Max Schulz. "Nuclear Power Is the Future". Wilson Quarterly. Fall, 2006 - "With regard to the incidents at Three Mile Island and Chernobyl, these objections don’t quite seem fair. Opponents of nuclear energy seized on these episodes to argue that nuclear power is inherently unsafe, and they found a receptive audience in the United States and Europe. But a closer examination of the two events tells a different ­story.

God willing, Three Mile Island will be remembered as the worst nuclear accident in American history. But nobody died. Nobody was even injured. Despite the ­scary-­sounding partial core meltdown that occurred, the nearby community was never really endangered. The massive concrete containment structures that are standard on almost all nuclear reactors did their job and ensured that no radiation ­leaked."

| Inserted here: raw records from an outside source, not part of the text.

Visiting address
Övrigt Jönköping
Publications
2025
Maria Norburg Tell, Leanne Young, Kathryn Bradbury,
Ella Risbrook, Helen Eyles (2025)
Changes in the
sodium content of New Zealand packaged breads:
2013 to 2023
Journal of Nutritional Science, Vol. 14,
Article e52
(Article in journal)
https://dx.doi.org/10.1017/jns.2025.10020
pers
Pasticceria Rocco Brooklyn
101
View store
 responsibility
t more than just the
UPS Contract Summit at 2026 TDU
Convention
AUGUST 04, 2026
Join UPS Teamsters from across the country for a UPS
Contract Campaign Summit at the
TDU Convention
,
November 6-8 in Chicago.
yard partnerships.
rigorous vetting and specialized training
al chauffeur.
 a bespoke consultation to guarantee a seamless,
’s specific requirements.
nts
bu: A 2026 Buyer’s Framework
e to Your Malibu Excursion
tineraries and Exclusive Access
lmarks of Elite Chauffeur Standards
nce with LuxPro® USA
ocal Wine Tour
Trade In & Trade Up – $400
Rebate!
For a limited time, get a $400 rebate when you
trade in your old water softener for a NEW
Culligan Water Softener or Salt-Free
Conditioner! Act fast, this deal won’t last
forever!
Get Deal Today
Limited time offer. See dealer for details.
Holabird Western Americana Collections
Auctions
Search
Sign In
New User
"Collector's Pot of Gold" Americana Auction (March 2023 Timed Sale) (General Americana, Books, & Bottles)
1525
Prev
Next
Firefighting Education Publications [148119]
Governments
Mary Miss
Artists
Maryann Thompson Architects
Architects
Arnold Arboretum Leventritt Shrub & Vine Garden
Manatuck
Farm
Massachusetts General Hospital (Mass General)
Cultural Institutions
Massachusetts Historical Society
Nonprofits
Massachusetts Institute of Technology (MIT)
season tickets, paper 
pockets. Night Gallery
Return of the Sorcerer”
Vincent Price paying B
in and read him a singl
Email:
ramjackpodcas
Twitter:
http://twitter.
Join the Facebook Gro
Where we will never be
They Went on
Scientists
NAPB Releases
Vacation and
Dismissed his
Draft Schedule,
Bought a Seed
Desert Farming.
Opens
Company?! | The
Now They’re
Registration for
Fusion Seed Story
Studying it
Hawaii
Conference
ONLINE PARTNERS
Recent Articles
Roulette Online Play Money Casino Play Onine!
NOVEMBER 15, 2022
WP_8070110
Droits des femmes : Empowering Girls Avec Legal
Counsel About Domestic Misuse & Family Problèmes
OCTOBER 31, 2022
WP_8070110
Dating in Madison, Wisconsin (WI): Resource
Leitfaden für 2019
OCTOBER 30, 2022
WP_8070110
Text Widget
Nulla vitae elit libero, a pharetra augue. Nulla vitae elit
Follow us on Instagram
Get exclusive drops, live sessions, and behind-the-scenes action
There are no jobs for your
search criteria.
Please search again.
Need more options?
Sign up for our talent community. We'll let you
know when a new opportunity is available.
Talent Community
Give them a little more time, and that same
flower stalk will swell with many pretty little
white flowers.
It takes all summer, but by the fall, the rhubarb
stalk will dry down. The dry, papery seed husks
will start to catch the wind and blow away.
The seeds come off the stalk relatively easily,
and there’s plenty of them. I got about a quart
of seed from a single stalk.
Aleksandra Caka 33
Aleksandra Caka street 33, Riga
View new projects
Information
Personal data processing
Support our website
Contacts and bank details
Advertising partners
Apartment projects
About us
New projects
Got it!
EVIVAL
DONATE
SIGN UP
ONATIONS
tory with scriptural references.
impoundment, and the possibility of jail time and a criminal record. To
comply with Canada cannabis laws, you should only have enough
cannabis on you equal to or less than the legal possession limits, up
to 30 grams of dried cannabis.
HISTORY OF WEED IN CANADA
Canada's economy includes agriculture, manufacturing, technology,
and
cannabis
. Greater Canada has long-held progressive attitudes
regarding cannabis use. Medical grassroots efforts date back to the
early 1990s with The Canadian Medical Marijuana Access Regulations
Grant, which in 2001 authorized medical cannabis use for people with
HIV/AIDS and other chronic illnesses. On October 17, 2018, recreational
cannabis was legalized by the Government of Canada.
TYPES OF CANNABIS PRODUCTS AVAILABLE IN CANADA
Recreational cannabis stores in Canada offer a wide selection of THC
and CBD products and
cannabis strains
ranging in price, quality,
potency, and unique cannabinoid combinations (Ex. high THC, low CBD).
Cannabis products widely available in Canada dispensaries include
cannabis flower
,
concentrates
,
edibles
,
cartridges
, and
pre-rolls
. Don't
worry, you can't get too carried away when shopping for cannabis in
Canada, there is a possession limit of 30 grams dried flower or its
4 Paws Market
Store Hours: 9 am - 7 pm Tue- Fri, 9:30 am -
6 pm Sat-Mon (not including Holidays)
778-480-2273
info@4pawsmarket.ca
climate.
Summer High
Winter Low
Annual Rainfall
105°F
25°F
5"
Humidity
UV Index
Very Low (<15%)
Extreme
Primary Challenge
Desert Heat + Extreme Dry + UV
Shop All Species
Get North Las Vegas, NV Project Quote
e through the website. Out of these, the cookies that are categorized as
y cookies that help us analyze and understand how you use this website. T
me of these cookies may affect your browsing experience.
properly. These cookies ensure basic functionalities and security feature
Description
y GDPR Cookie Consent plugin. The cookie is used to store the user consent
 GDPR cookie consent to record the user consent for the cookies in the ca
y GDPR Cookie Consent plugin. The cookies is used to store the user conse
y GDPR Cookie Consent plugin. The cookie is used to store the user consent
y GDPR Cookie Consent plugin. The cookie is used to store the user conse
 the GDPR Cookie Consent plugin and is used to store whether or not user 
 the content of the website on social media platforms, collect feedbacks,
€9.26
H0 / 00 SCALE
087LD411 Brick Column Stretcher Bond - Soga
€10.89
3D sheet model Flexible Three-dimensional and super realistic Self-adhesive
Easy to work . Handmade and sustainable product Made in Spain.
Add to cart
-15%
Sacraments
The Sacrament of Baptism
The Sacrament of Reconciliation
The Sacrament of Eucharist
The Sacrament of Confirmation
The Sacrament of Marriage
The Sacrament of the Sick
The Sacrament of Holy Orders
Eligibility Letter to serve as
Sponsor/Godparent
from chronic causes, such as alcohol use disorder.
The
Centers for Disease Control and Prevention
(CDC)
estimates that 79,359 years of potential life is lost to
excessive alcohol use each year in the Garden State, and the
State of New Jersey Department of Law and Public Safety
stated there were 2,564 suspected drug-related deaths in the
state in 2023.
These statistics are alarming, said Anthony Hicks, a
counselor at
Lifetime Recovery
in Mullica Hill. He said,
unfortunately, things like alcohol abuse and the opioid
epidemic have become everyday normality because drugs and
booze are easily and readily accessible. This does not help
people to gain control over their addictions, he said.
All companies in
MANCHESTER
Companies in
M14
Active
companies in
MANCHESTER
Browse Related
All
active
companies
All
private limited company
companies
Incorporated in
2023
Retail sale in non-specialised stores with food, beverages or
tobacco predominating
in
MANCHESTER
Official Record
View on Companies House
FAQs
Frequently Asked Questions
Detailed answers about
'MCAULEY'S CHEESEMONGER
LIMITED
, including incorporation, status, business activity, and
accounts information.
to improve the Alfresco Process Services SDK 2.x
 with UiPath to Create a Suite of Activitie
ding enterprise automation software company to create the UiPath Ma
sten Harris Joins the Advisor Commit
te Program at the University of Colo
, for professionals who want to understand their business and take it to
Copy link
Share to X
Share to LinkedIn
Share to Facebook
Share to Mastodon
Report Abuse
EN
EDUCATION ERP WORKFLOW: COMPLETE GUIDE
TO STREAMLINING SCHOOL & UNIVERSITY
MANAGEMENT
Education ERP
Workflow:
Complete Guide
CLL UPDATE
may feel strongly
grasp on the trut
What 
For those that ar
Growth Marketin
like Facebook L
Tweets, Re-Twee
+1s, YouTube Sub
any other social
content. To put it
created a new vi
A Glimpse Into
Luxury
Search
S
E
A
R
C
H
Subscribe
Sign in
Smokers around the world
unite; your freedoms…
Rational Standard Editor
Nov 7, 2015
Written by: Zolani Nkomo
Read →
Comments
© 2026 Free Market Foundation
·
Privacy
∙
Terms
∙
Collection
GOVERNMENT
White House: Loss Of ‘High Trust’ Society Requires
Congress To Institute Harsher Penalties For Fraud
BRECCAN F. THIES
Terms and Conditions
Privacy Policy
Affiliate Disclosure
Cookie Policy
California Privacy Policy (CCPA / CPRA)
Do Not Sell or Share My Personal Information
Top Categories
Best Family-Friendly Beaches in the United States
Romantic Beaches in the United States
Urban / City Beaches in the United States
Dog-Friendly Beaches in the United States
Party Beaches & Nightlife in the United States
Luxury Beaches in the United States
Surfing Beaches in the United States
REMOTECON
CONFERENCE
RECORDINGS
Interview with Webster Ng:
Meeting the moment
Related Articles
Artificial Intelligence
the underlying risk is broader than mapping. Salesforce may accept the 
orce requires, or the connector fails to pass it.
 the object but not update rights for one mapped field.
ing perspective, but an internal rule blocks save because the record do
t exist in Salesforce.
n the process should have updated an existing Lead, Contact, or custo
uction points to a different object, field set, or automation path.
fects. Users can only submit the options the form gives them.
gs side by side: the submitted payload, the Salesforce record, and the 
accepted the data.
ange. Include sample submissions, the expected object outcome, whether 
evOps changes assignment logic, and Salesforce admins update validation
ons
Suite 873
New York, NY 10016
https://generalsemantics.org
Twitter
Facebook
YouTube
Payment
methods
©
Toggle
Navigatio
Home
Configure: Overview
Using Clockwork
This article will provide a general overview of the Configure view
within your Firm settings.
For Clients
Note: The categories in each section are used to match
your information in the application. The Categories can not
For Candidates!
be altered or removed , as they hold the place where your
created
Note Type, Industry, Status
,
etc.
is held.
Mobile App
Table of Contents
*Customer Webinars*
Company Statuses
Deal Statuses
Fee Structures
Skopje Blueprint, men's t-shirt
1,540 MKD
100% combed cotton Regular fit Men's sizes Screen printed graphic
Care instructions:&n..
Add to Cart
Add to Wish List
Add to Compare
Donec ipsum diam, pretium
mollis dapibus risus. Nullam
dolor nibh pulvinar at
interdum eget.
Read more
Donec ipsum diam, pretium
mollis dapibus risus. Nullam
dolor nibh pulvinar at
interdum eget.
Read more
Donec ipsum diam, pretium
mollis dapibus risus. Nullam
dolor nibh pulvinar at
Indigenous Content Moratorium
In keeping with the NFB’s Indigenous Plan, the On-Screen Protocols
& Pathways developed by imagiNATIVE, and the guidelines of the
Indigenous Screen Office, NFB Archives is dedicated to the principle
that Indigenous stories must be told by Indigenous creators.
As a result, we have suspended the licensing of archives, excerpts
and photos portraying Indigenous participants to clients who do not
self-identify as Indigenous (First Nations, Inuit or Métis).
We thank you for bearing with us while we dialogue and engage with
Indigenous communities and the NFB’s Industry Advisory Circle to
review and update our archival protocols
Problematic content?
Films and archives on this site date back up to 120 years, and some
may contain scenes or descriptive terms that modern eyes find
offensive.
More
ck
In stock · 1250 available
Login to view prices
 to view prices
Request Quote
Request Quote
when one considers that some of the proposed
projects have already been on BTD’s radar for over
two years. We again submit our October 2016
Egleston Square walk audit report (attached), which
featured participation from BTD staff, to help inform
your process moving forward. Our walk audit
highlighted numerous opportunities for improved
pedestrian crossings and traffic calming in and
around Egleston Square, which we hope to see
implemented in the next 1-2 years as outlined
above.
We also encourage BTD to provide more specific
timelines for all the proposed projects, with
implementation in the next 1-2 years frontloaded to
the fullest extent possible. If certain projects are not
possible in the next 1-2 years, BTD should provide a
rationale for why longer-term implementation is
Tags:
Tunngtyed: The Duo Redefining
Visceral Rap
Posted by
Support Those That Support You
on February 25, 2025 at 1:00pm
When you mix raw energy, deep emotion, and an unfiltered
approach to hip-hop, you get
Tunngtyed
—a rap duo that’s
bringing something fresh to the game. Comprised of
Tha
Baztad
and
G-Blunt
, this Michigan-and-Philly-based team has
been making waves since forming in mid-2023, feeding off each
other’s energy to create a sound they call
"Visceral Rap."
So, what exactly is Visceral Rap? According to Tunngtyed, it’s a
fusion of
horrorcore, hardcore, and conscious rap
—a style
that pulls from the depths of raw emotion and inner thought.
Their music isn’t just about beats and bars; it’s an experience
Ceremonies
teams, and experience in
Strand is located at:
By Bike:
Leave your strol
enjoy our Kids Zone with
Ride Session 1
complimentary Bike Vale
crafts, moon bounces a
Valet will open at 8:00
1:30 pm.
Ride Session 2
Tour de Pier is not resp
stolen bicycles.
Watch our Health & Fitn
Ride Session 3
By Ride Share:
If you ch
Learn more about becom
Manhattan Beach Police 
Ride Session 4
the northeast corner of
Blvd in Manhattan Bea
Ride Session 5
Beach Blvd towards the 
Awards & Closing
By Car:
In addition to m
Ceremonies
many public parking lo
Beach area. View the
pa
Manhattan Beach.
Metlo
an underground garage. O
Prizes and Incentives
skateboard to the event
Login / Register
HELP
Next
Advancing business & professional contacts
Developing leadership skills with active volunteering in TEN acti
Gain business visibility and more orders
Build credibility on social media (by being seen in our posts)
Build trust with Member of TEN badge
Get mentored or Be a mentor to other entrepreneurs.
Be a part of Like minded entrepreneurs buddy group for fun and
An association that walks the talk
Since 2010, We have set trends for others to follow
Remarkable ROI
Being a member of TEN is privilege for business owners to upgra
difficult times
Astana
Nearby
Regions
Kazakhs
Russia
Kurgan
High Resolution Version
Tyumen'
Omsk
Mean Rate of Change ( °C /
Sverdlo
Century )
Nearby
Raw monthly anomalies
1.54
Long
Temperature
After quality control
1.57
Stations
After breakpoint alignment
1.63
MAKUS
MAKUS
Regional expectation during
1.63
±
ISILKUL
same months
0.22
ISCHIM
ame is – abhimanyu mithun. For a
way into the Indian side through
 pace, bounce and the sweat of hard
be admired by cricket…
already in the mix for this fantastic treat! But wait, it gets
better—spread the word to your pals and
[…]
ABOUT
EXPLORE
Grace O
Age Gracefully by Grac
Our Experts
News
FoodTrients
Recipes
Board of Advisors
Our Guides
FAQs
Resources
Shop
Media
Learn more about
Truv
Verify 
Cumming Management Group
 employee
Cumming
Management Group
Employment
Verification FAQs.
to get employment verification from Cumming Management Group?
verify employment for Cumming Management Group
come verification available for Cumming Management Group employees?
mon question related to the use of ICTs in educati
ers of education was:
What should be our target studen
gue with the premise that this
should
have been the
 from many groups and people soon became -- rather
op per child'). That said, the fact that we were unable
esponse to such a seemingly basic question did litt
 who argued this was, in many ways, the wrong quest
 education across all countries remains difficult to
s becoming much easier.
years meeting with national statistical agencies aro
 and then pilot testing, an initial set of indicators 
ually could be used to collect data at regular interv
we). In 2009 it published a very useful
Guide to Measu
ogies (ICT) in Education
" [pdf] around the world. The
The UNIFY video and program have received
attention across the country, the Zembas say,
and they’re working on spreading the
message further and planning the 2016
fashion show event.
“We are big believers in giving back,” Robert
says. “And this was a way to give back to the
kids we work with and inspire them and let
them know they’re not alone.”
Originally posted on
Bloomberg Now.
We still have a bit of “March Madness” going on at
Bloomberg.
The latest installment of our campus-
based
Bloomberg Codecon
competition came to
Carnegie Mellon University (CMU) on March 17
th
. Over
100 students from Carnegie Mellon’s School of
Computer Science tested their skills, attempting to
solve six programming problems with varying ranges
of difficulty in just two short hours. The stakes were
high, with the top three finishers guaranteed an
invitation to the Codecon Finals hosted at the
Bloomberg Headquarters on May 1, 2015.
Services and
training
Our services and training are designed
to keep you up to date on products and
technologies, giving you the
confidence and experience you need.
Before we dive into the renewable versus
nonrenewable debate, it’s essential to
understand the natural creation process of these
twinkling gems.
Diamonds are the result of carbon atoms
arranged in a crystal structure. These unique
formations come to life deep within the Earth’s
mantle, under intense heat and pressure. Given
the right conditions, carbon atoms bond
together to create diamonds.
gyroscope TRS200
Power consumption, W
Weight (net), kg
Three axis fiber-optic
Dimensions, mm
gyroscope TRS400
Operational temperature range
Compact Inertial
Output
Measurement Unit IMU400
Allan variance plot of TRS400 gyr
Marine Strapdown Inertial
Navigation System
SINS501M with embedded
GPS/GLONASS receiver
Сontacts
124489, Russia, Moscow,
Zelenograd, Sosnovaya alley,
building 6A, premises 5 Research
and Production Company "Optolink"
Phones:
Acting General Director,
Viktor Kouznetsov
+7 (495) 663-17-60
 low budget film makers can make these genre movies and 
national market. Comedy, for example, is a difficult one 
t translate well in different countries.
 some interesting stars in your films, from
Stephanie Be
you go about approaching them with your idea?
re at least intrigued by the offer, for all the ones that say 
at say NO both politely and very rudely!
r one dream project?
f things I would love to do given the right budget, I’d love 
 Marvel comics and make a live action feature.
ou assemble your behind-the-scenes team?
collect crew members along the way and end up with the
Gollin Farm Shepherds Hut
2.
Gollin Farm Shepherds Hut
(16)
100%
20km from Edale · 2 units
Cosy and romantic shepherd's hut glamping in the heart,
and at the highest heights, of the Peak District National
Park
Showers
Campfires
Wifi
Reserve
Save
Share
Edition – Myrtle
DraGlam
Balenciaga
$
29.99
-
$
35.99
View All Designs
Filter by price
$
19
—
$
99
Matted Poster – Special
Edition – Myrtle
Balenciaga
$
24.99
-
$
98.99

Patrick Moore. "Going Nuclear A Green Makes the Case". Washington Post. April 16th, 2006: "Three Mile Island was in fact a success story: The concrete containment structure did just what it was designed to do -- prevent radiation from escaping into the environment. And although the reactor itself was crippled, there was no injury or death among nuclear workers or nearby residents. Three Mile Island was the only serious accident in the history of nuclear energy generation in the United States, but it was enough to scare us away from further developing the technology: There hasn't been a nuclear plant ordered up since then."